▸ Task objective
Word for word, output the data, with none of its pictures.

▸ Listed records
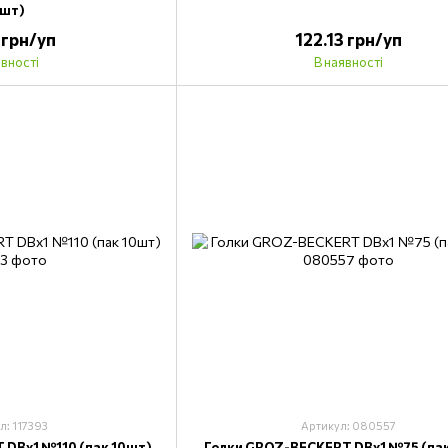
0шт)
 грн/уп
122.13 грн/уп
явності
В наявності
л: 117393
Артикул: 080557
 DBx1 №110 (пак 10шт)
Голки GROZ-BECKERT DBx1 №75 (пак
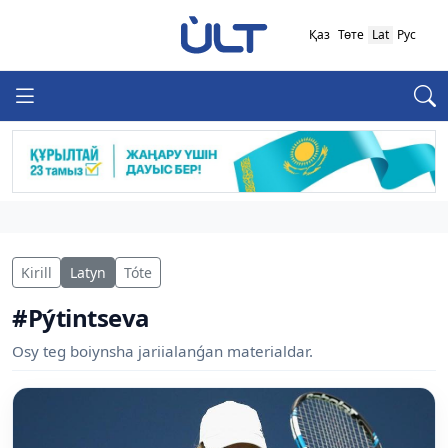
Қаз
Төте
Lat
Рус
Kirill
Latyn
Tóte
#Pýtintseva
Osy teg boiynsha jariialanǵan materialdar.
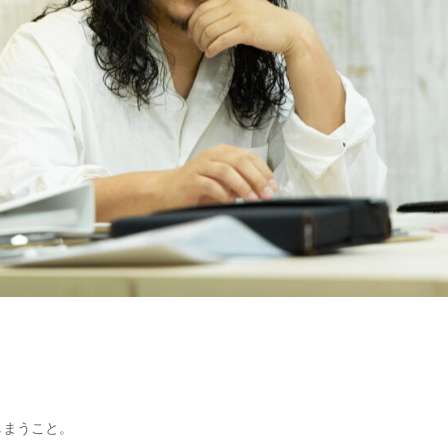
しまうこと。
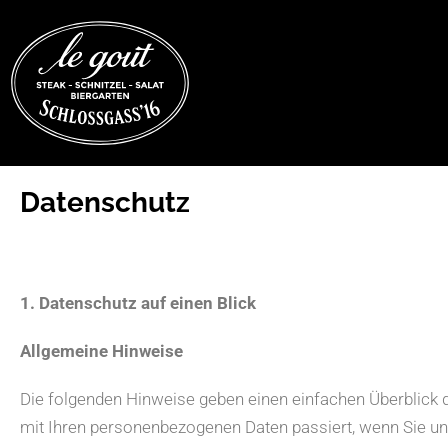
Datenschutz
1. Datenschutz auf einen Blick
Allgemeine Hinweise
Die folgenden Hinweise geben einen einfachen Überblick 
mit Ihren personenbezogenen Daten passiert, wenn Sie u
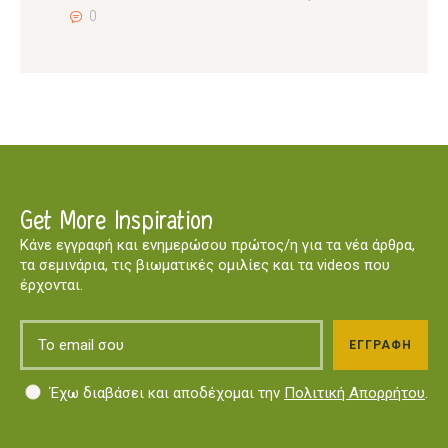
0
Get More Inspiration
Κάνε εγγραφή και ενημερώσου πρώτος/η για τα νέα άρθρα,
τα σεμινάρια, τις βιωματικές ομιλίες και τα videos που
έρχονται.
Έχω διαβάσει και αποδέχομαι την
Πολιτική Απορρήτου
.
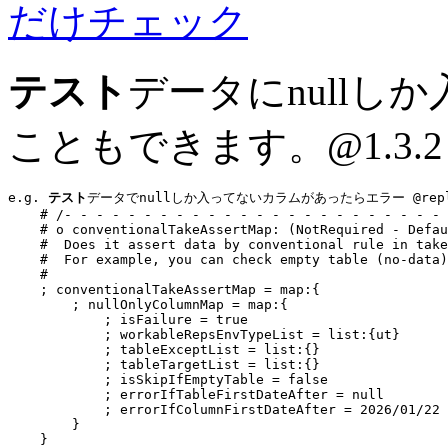
だけチェック
テスト
データにnull
こともできます。
@1.3.2
e.g. 
テスト
データでnullしか入ってないカラムがあったらエラー @replace
# /- - - - - - - - - - - - - - - - - - - - - - - - 
    # o conventionalTakeAssertMap: (NotRequired - Defau
    #  Does it assert data by conventional rule in take
    #  For example, you can check empty table (no-data)
    #
    ; conventionalTakeAssertMap = 
map:
{

        ; 
nullOnlyColumnMap
 = 
map:
{

            ; isFailure = 
true
            ; workableRepsEnvTypeList = 
list:
{ut}

            ; tableExceptList = 
list:
{}

            ; tableTargetList = 
list:
{}

            ; isSkipIfEmptyTable = 
false
            ; errorIfTableFirstDateAfter = 
null
            ; errorIfColumnFirstDateAfter = 
2026/01/22
        }

    }
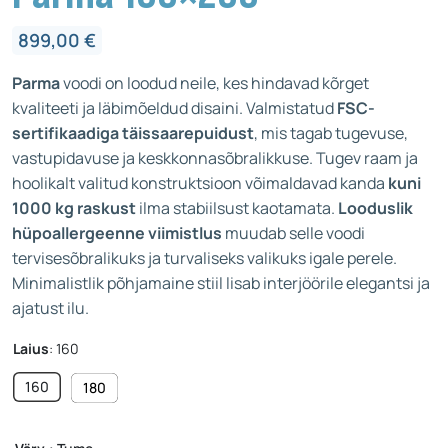
899,00
€
Parma
voodi on loodud neile, kes hindavad kõrget
kvaliteeti ja läbimõeldud disaini. Valmistatud
FSC-
sertifikaadiga täissaarepuidust
, mis tagab tugevuse,
vastupidavuse ja keskkonnasõbralikkuse. Tugev raam ja
hoolikalt valitud konstruktsioon võimaldavad kanda
kuni
1000 kg raskust
ilma stabiilsust kaotamata.
Looduslik
hüpoallergeenne viimistlus
muudab selle voodi
tervisesõbralikuks ja turvaliseks valikuks igale perele.
Minimalistlik põhjamaine stiil lisab interjöörile elegantsi ja
ajatust ilu.
Laius
:
160
160
180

▸ Written solution
0шт)
 грн/уп
122.13 грн/уп
явності
В наявності
л: 117393
Артикул: 080557
 DBx1 №110 (пак 10шт)
Голки GROZ-BECKERT DBx1 №75 (пак
Қаз
Төте
Lat
Рус
Kirill
Latyn
Tóte
#Pýtintseva
Osy teg boiynsha jariialanǵan materialdar.
しまうこと。
Datenschutz
1. Datenschutz auf einen Blick
Allgemeine Hinweise
Die folgenden Hinweise geben einen einfachen Überblick 
mit Ihren personenbezogenen Daten passiert, wenn Sie u
0
Get More Inspiration
Κάνε εγγραφή και ενημερώσου πρώτος/η για τα νέα άρθρα,
τα σεμινάρια, τις βιωματικές ομιλίες και τα videos που
έρχονται.
Έχω διαβάσει και αποδέχομαι την
Πολιτική Απορρήτου
.
だけチェック
テスト
データにnull
こともできます。
@1.3.2
e.g. 
テスト
データでnullしか入ってないカラムがあったらエラー @replace
# /- - - - - - - - - - - - - - - - - - - - - - - - 
    # o conventionalTakeAssertMap: (NotRequired - Defau
    #  Does it assert data by conventional rule in take
    #  For example, you can check empty table (no-data)
    #
    ; conventionalTakeAssertMap = 
map:
{

        ; 
nullOnlyColumnMap
 = 
map:
{

            ; isFailure = 
true
            ; workableRepsEnvTypeList = 
list:
{ut}

            ; tableExceptList = 
list:
{}

            ; tableTargetList = 
list:
{}

            ; isSkipIfEmptyTable = 
false
            ; errorIfTableFirstDateAfter = 
null
            ; errorIfColumnFirstDateAfter = 
2026/01/22
        }

    }
899,00
€
Parma
voodi on loodud neile, kes hindavad kõrget
kvaliteeti ja läbimõeldud disaini. Valmistatud
FSC-
sertifikaadiga täissaarepuidust
, mis tagab tugevuse,
vastupidavuse ja keskkonnasõbralikkuse. Tugev raam ja
hoolikalt valitud konstruktsioon võimaldavad kanda
kuni
1000 kg raskust
ilma stabiilsust kaotamata.
Looduslik
hüpoallergeenne viimistlus
muudab selle voodi
tervisesõbralikuks ja turvaliseks valikuks igale perele.
Minimalistlik põhjamaine stiil lisab interjöörile elegantsi ja
ajatust ilu.
Laius
:
160
160
180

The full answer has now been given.